Trump and Clinton may have used some Machine Learning

The US Presidential Election has undoubtedly been one of the topics of greatest attention in the past year. Social media has disrupted traditional political campaigning strategies and allowed for better understanding of people’s views towards political issues and candidates. Paradoxically, despite the large amount of available data, the election results went against most polls, analyses, and predictions.

In this study, we use social media data (specifically Twitter) to provide insights on each candidate’s popularity, tweeting patterns, and most common topics. Additionally, we attempt to model and predict the success of a new candidate’s tweet.

The dataset

We use a public Twitter dataset containing a total of 6 thousand tweets from the candidates’ official Twitter accounts: @realDonaldTrump and @HillaryClinton (about 3 thousand tweets each). Each tweet contains its text, date, number of times it was retweeted by users, number of times it was marked as favorite, along with some other metadata.

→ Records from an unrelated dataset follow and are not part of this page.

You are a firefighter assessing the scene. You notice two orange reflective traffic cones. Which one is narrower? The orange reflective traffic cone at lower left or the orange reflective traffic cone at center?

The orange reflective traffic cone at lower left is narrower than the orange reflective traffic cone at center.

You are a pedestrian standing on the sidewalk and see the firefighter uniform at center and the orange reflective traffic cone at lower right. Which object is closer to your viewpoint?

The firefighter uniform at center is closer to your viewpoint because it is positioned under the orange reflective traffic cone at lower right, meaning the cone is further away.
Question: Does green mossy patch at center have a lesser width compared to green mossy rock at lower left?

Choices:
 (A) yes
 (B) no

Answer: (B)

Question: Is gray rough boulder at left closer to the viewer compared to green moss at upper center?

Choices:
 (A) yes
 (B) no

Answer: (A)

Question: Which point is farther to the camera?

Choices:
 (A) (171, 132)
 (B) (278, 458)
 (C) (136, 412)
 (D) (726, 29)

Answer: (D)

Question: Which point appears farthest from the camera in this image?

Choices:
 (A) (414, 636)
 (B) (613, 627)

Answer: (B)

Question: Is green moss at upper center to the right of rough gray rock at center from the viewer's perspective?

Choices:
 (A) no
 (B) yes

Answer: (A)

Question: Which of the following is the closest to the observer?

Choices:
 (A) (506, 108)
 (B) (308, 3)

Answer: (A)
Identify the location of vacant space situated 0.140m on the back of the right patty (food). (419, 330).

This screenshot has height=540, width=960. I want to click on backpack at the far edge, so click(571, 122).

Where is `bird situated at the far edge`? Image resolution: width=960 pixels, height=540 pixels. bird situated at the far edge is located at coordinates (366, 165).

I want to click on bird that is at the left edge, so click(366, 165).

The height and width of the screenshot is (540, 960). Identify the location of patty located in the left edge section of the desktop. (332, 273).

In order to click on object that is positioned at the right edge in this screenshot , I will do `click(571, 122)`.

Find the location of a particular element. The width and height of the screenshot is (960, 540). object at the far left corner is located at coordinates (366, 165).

The dataset can be downloaded from the Kaggle website: 
 https://www.kaggle.com/benhamner/clinton-trump-tweets

The code

The code was written in R using the IBM Watson Data Platform. You can sign up for free at http://datascience.ibm.com/. A Jupiter Notebook containing the source code is available here:

https://github.com/IBMDataScience/election2016

Exploring the tweets

Donald Trump’s most frequently used words are as follows:

Note how the most common words in Trump’s tweets (i.e., great, will, thank) have very positive meanings, which is ideal for political campaigning.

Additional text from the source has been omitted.